A UH architecture junior passed the 75 percent mark Saturday in his goal for signatures on his online petition to cease operation of on-campus branches of Chick-fil-A.
Thomas Heinold made the petition in response to Chick-fil-A Chief Operating Officer Daniel Cathy’s highly publicized statements about gay marriage.
“We’re inviting God’s judgment on our nation when we shake our fist at him and say we know better than you as to what constitutes a marriage,” Cathy said on a radio show in mid-July. “And I pray God’s mercy on our generation that has such a prideful, arrogant attitude that thinks we have the audacity to redefine what marriage is all about.”
Heinold is going for at least 2,000 signatures from UH students, alumni and faculty members. As of Saturday, the petition has been signed by nearly 1,600 people.
“This is our campus and we have a say in what is placed here. Please help to remove Chick-fil-a from our campus. To further more boycott Chick-fil-a stop buying their products on campus. If the University won’t voluntarily remove them, we can by depleting their sales and forcing them off the Campus,” the petition says.
John Courter, an openly gay hotel and restaurant management junior, agrees with Heinold’s petition.
“I have boycotted Chick-fil-A way before this event happened. Why give money to a company where all of it members are against gay rights?” Courter said. “To all the homophobes out there, gay people are everywhere, and many people need to get that.”
However, the UH community remains split on the issue. Contrary to Courter, Collin Hannah, a civil engineering sophomore, feels that Chick-fil-A has a right to be on campus.
“I am personally a huge advocate for marriage equality and LGBTQ rights. However, I believe that freedom of speech needs to be extended to even the most radical hate groups,” Hannah said. “The beauty of freedom of speech means that you can criticize that opinion as much as you want to. You can not associate yourself with that person. We don’t have the right to say that Chick-fil-A cannot exist on campus, only consumers do. If you don’t like what Chick-fil-A is saying, then you don’t have to eat there, but you don’t have the right to take that away from everyone else.”

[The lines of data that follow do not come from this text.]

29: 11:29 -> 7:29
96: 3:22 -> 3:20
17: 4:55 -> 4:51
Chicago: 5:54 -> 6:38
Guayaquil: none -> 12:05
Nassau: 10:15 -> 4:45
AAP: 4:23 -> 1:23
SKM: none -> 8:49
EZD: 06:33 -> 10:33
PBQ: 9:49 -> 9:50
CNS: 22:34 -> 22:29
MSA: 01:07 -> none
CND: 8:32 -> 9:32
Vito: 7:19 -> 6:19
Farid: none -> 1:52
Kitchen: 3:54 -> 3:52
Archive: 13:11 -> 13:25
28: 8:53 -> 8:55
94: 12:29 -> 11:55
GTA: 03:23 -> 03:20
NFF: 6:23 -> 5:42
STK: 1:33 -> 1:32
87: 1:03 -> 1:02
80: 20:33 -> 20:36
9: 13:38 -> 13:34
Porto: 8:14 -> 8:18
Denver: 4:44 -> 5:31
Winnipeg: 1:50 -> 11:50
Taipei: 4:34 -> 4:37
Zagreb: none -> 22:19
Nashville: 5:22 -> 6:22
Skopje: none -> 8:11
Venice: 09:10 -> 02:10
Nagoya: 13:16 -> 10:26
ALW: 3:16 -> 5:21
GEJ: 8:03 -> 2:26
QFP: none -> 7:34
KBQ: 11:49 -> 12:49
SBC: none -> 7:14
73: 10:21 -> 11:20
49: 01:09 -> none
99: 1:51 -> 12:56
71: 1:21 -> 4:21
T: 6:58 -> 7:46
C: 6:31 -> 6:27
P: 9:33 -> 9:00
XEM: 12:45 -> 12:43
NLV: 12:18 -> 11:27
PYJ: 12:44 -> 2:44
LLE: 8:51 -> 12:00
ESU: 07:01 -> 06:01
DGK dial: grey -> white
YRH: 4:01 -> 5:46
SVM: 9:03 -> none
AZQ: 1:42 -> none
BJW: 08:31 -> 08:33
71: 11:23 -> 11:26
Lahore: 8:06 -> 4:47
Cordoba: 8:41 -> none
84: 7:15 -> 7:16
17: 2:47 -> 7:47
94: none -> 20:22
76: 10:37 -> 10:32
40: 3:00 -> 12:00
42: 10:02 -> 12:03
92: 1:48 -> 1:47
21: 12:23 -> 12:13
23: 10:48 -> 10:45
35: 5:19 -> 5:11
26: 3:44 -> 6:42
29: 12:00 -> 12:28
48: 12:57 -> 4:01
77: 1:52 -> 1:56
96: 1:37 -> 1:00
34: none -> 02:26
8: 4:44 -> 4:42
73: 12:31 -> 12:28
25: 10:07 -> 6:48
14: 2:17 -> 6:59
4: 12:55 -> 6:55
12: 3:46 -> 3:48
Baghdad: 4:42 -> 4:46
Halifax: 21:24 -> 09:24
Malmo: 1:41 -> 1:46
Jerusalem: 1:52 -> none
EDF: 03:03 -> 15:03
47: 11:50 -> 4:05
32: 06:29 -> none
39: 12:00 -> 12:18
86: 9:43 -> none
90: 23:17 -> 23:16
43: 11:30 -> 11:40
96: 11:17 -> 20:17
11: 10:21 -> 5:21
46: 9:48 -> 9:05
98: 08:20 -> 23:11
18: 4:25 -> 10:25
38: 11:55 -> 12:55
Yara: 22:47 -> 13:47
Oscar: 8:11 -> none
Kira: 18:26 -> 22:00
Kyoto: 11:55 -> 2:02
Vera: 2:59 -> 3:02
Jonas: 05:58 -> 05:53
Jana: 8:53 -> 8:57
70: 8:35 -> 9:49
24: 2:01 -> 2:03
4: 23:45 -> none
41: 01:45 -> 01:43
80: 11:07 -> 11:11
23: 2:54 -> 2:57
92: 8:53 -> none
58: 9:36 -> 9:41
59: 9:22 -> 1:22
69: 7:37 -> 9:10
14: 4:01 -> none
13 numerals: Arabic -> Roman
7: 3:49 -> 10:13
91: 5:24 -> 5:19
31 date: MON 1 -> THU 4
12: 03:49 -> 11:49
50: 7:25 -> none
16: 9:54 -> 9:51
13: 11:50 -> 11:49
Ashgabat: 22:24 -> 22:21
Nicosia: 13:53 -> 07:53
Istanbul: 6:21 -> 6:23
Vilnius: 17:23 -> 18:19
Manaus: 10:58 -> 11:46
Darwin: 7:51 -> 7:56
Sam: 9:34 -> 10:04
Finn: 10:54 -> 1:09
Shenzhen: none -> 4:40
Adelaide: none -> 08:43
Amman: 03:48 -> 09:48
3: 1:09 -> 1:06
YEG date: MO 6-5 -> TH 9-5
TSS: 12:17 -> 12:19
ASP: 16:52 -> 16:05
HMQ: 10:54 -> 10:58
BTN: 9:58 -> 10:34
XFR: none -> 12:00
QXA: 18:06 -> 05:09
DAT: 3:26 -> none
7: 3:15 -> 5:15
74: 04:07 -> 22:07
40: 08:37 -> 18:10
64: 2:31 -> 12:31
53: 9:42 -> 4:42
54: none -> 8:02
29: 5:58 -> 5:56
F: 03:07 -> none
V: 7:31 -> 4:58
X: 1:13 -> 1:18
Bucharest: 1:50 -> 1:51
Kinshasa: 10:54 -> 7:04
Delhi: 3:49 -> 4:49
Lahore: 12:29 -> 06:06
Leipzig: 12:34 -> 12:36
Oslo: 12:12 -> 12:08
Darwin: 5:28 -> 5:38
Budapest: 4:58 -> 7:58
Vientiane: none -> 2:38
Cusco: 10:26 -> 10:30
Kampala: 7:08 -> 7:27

Economics senior Diego Cervantes said Chick-Fil-A is protected under speech, but so are those who disagree with Chick-Fil-A’s views.
“The (COO) is free to express himself in accordance with the First Amendment,” Cervantes said. “Their opinion may be unpopular, but they’re within their rights to express their views as they see fit, whether through words or funding political causes and campaigns. Hypothetically speaking, I may choose not to eat there because of their views … Just as they as a company has a right to free speech, I have the same rights as a consumer and support businesses that share my beliefs.”
While many will chose not to eat at the restaurant, petroleum engineering sophomore Analicia Caylor says she thinks Chick-fil-A has and will remain relatively untouched.
“Lots of people enjoyed Chick-Fil-A before the controversy, and lots of people will continue to enjoy Chick-fil-A after the controversy,” Caylor said. “Besides, if you went to Chick-fil-A on any given day last semester at the Satellite, the line was always long.”